The squadron has onerous responsibilities such as operating in close conjunction with the Navy and the Army.

Published: 21st January 2020 12:27 PM  |   Last Updated: 21st January 2020 12:27 PM   |  A+A-

The 222 Tigersharks squadron with Sukhoi Su-30 MKI super-manoeuvrable fighter aircraft.

The 222 Tigersharks squadron with Sukhoi Su-30 MKI super-manoeuvrable fighter aircraft.

By Express News Service

THANJAVUR: The 222 Tigersharks squadron with Sukhoi Su-30 MKI super-manoeuvrable fighter aircraft were inducted into the Indian Air Force Station in Thanjavur on Monday. Speaking after the induction, Chief of Defence Staff (CDS) Bipin Rawat said the resurrection of Squadron 222 highlights the integration of Armed Forces.
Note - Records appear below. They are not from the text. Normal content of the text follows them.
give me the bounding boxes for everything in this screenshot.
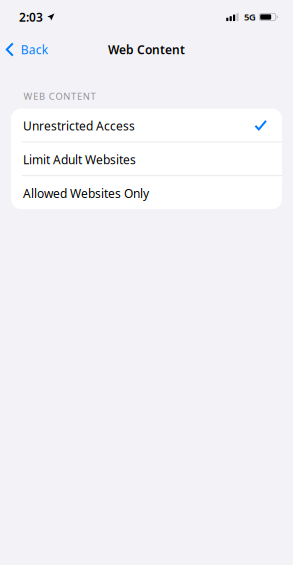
- staticText: Limit Adult Websites: [23, 152, 136, 168]
- staticText: 2:03: [19, 9, 43, 25]
- staticText: T: [90, 90, 96, 102]
- staticText: T: [71, 90, 76, 102]
- staticText: Allowed Websites Only: [23, 185, 149, 201]
- staticText: E: [77, 90, 82, 102]
- staticText: C: [49, 90, 55, 102]
- staticText: N: [63, 90, 70, 102]
- button[interactable]: Back: [0, 36, 58, 63]
- staticText: Unrestricted Access: [23, 118, 135, 134]
- staticText: O: [56, 90, 62, 102]
- staticText: N: [83, 90, 90, 102]
- button[interactable]: Limit Adult Websites: [11, 142, 282, 175]
- staticText: Web Content: [108, 42, 185, 57]
- button[interactable]: Unrestricted Access: [11, 109, 282, 142]
- staticText: E: [33, 90, 38, 102]
- button[interactable]: Allowed Websites Only: [11, 176, 282, 209]
- staticText: 5G: [244, 11, 256, 23]
- staticText: B: [39, 90, 45, 102]
- staticText: W: [24, 90, 32, 102]
- staticText: Back: [21, 42, 48, 57]
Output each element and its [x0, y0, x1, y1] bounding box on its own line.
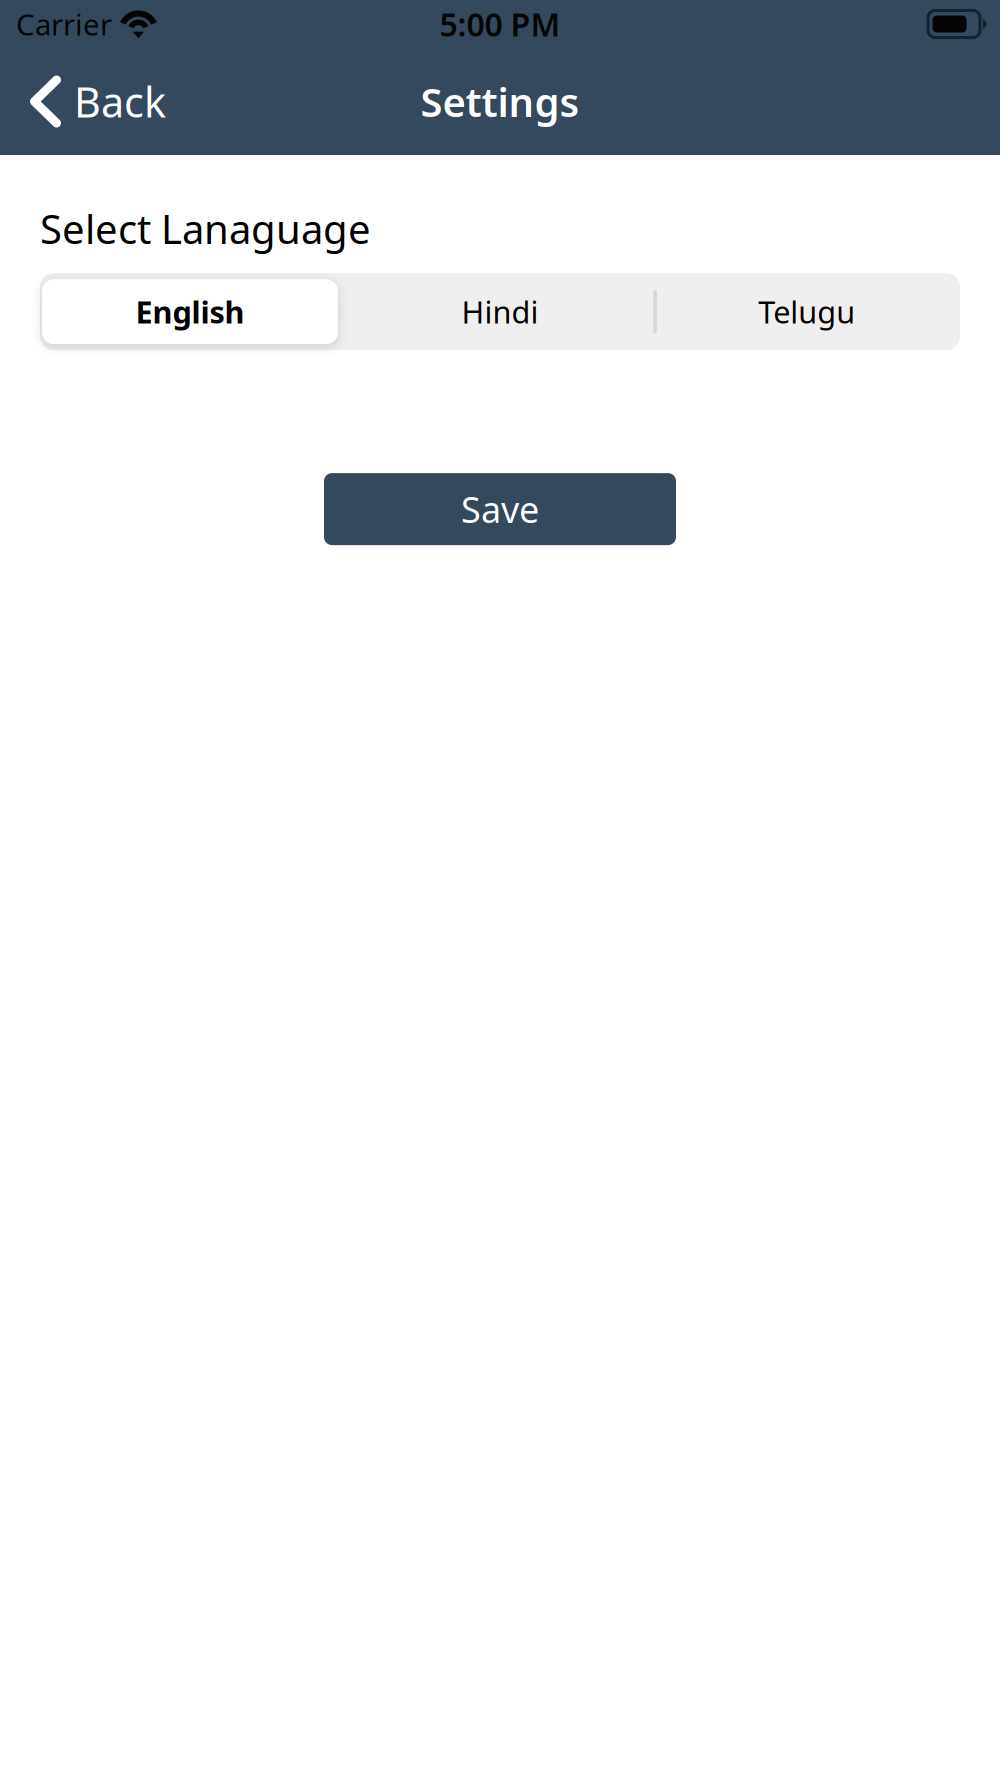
staticText: English: [136, 291, 244, 332]
staticText: Select Lanaguage: [40, 202, 371, 255]
staticText: 5:00 PM: [440, 3, 560, 45]
button[interactable]: Telugu: [653, 273, 960, 350]
staticText: Settings: [420, 75, 580, 128]
staticText: Carrier: [16, 4, 112, 44]
button[interactable]: Back: [0, 54, 186, 149]
staticText: Save: [461, 485, 539, 533]
button[interactable]: Hindi: [347, 273, 653, 350]
button[interactable]: English: [40, 273, 347, 350]
staticText: Hindi: [462, 291, 538, 332]
staticText: Telugu: [758, 291, 855, 332]
staticText: Back: [74, 74, 166, 129]
button[interactable]: Save: [324, 473, 676, 545]
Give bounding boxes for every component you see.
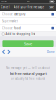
staticText: Carrier	[1, 1, 7, 2]
staticText: Choose	[2, 12, 13, 16]
button[interactable]: Choose	[0, 25, 56, 32]
staticText: or actually fat free natural	[11, 77, 45, 80]
staticText: 9:41	[27, 1, 30, 2]
staticText: Supermarket	[2, 19, 18, 23]
button[interactable]: Cancel	[1, 3, 10, 11]
staticText: Save	[24, 41, 32, 46]
staticText: Cancel	[1, 5, 10, 9]
button[interactable]: Add to shopping list	[0, 32, 56, 36]
button[interactable]: Next field	[6, 47, 11, 57]
button[interactable]: Done	[47, 47, 55, 57]
staticText: fat free natural yogurt	[10, 71, 46, 76]
staticText: No message yet — tell us about	[6, 66, 50, 70]
staticText: Done	[47, 50, 55, 54]
button[interactable]: Supermarket	[0, 18, 56, 24]
staticText: Save	[49, 5, 54, 9]
button[interactable]: Save	[2, 40, 54, 47]
staticText: Choose	[2, 26, 13, 30]
button[interactable]: Choose	[0, 11, 56, 18]
staticText: Add to shopping list	[5, 32, 35, 36]
button[interactable]: Previous field	[1, 47, 6, 57]
staticText: food	[14, 26, 21, 30]
button[interactable]: Save	[48, 3, 55, 11]
staticText: category	[14, 12, 25, 16]
staticText: Add your first message	[14, 5, 44, 9]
“Sukhoi fighter aircraft equipped with BrahMos (missile) will become a game changer for our armed forces,” he said. “With the squadron, the security of our maritime domain has been enhanced extensively,” he said, adding that the squadron can also perform tasks in support of land forces. “It can protect vulnerable areas and any other task may be assigned,” Bipin Rawat said.
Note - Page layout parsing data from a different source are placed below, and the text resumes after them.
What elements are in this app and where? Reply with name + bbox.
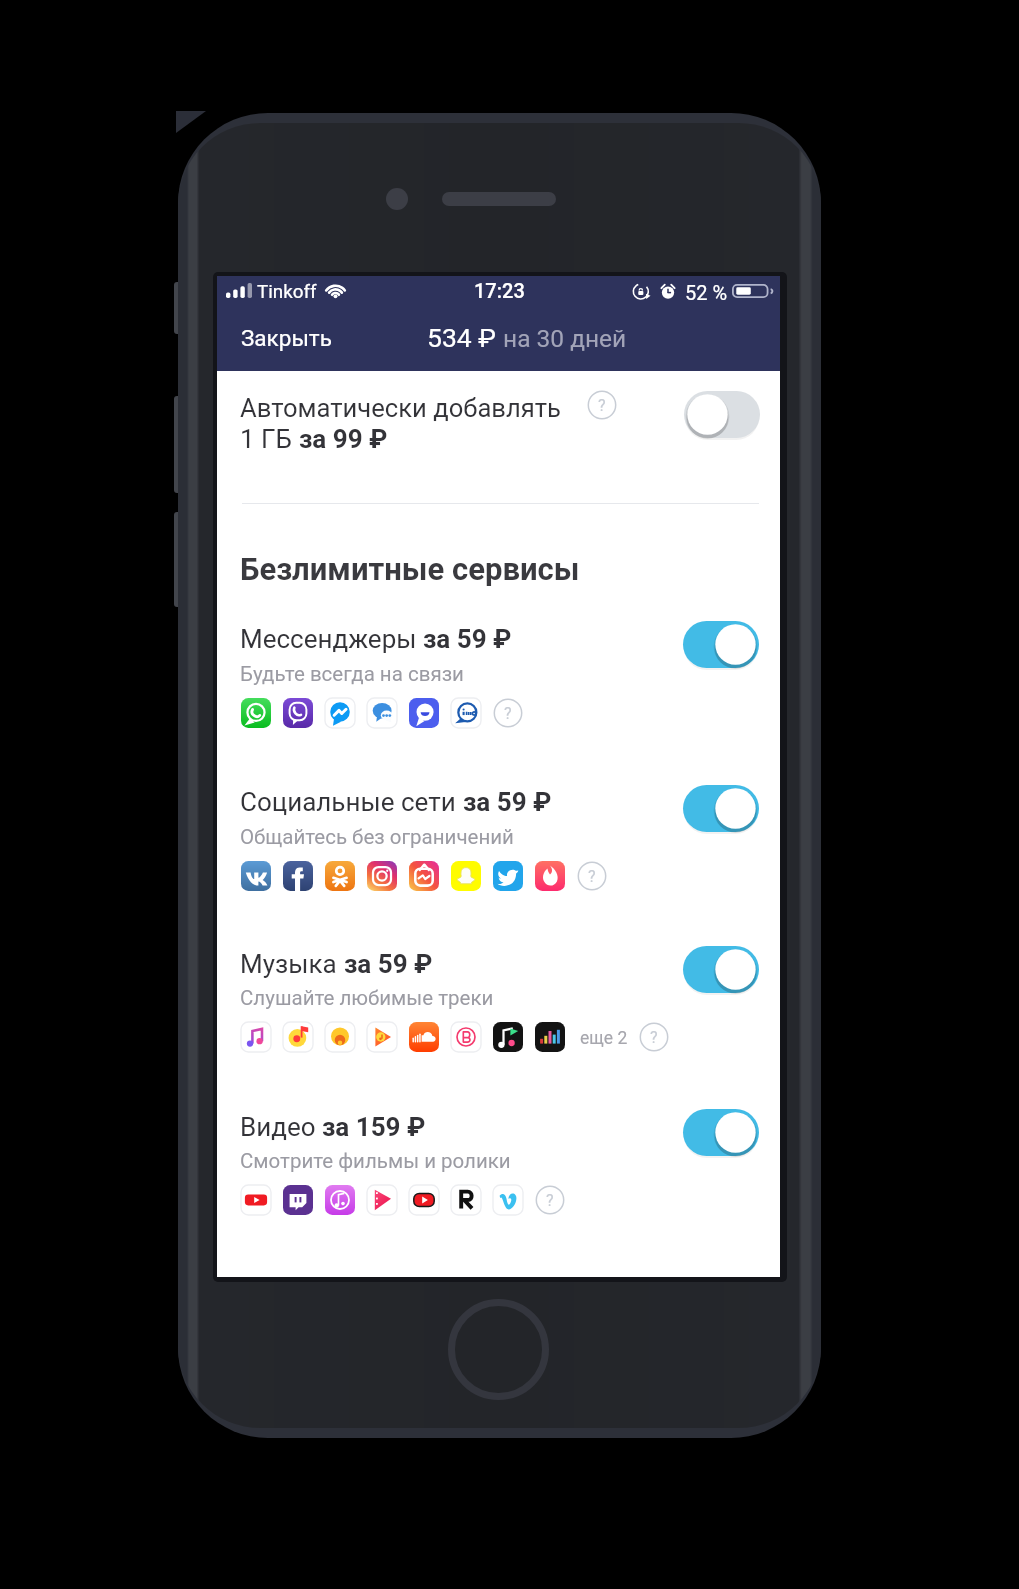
staticText: Общайтесь без ограничений: [240, 825, 514, 849]
staticText: Закрыть: [241, 325, 332, 351]
button[interactable]: Подробнее: [535, 1185, 565, 1215]
staticText: Музыка: [240, 949, 344, 979]
staticText: за 59 ₽: [463, 787, 552, 817]
button[interactable]: Подробнее: [577, 861, 607, 891]
staticText: Мессенджеры: [240, 624, 423, 654]
button[interactable]: [217, 941, 780, 1061]
button[interactable]: [217, 1104, 780, 1224]
button[interactable]: Закрыть: [230, 319, 343, 357]
staticText: 1 ГБ: [240, 424, 299, 454]
staticText: 534 ₽: [427, 322, 503, 353]
staticText: ?: [588, 867, 596, 886]
staticText: ?: [598, 396, 606, 415]
staticText: за 59 ₽: [423, 624, 512, 654]
staticText: Tinkoff: [257, 281, 317, 303]
staticText: на 30 дней: [503, 324, 627, 353]
staticText: Слушайте любимые треки: [240, 986, 494, 1010]
button[interactable]: Подробнее: [493, 698, 523, 728]
staticText: Будьте всегда на связи: [240, 662, 464, 686]
staticText: Видео: [240, 1112, 322, 1142]
staticText: 52 %: [685, 281, 728, 304]
button[interactable]: Включено: [683, 785, 759, 832]
staticText: ?: [504, 704, 512, 723]
staticText: ?: [650, 1028, 658, 1047]
staticText: ?: [546, 1191, 554, 1210]
button[interactable]: Включено: [683, 621, 759, 668]
staticText: Социальные сети: [240, 787, 463, 817]
staticText: 17:23: [474, 279, 525, 302]
staticText: Автоматически добавлять: [240, 393, 561, 423]
button[interactable]: [217, 616, 780, 736]
staticText: за 59 ₽: [344, 949, 433, 979]
button[interactable]: Включено: [683, 1109, 759, 1156]
button[interactable]: Включено: [683, 946, 759, 993]
staticText: еще 2: [580, 1028, 628, 1049]
button[interactable]: Подробнее: [587, 390, 617, 420]
staticText: за 99 ₽: [299, 424, 388, 454]
staticText: Смотрите фильмы и ролики: [240, 1149, 511, 1173]
button[interactable]: Выключено: [684, 391, 760, 438]
staticText: за 159 ₽: [322, 1112, 426, 1142]
button[interactable]: [217, 779, 780, 899]
staticText: Безлимитные сервисы: [240, 551, 580, 587]
button[interactable]: Подробнее: [639, 1022, 669, 1052]
button[interactable]: [217, 386, 780, 464]
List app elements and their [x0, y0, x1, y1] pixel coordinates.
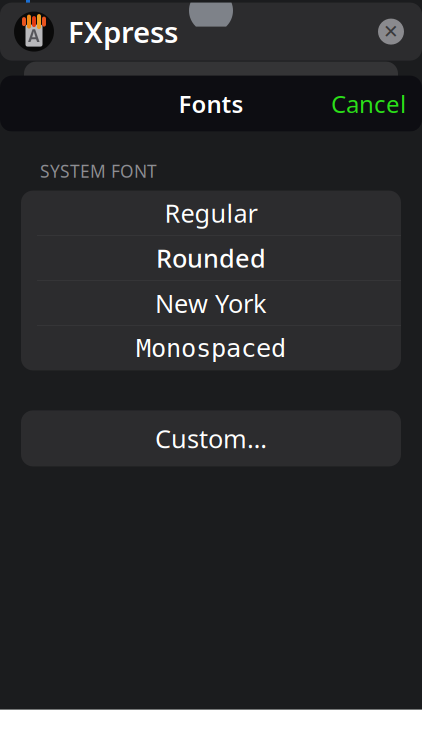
staticText: Fonts	[178, 88, 244, 120]
button[interactable]: Monospaced	[21, 326, 401, 370]
staticText: Monospaced	[136, 334, 286, 363]
button[interactable]: Regular	[21, 191, 401, 235]
button[interactable]: New York	[21, 281, 401, 325]
button[interactable]: Rounded	[21, 236, 401, 280]
staticText: New York	[155, 286, 267, 320]
staticText: Cancel	[331, 88, 406, 120]
staticText: ✕	[383, 21, 399, 42]
staticText: Regular	[164, 196, 258, 230]
button[interactable]: Custom…	[21, 410, 401, 466]
staticText: A	[28, 24, 40, 47]
staticText: Custom…	[155, 422, 267, 455]
staticText: SYSTEM FONT	[40, 160, 157, 183]
button[interactable]: Close	[374, 15, 408, 49]
staticText: Rounded	[156, 241, 266, 275]
button[interactable]: Cancel	[315, 80, 422, 128]
staticText: FXpress	[68, 12, 178, 51]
The squadron has onerous responsibilities such as operating in close conjunction with the Navy and the Army. Air Chief Marshal RKS Bhadauria, Chief of Air Staff of Indian Air Force, said the squadron will act as air defence for the southern peninsula. “Its importance increases in view of some of the critical national assets located in the region,” he added.

The Tigerssharks squadron, formed in 1969, was home to Sukhoi-7 aircraft and it later hosted ground attack MiG-27 aircraft. Sukhoi-30 MKIs are the backbone of IAF and being built by Hindustan Aeronautics Ltd.
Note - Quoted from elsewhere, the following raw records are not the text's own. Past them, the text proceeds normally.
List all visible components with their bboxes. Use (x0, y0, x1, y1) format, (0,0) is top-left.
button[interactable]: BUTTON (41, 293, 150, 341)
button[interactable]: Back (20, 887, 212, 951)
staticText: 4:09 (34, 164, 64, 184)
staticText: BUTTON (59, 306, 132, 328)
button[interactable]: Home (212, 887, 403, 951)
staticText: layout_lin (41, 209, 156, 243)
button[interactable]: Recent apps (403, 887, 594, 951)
It is one of the fourth generations of the most advanced fighter aircraft. It is capable of carrying out a variety of missions like ground attack and sea attack.

BrahMos missile is the world’s deadliest cruise missile. Equipped with this missile, the Sukhoi-30 MKI can attack a missile flying faster than the wind at a distance of 250 to 300 km Responding to a question at a press conference later, on whether the presence of China in the Indian Ocean posed a threat to India, he said we should not look at it from that perspective.

“The ocean is meant for freedom of navigation. If a country is interested in a particular area, it was more for freedom of navigation. The nations are interested in the protection of their merchant ships,” he added. To another question on the possibility of a war in the near future, Bipin Rawat said it is very difficult to predict the scenario.

“But we are always prepared for any task that may be assigned to us,” he added.

Those present on the occasion included Vice Admiral Atul Kumar Jain, Flag Officer Commanding-in-Chief, Eastern Naval Command; Air Marshal Amit Tiwari, Air Officer Commanding-in-Chief, Southern Air Command; G Satheesh Reddy, Chairman, Defence Research and Development Organisation; and R Madhavan, Chairman cum Managing Director, Hindustan Aeronautics Limited.

On arrival, General Bipin Rawat was received by Group Captain Prajual Singh, Station Commander, Air Force Station, Thanjavur. Flight display of Tejas was conducted.